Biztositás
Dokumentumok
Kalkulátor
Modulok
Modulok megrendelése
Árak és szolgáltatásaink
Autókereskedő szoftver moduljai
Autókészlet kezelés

§ §

Output every entry exactly as it appears.

Biztositás
Dokumentumok
Kalkulátor
Modulok
Modulok megrendelése
Árak és szolgáltatásaink
Autókereskedő szoftver moduljai
Autókészlet kezelés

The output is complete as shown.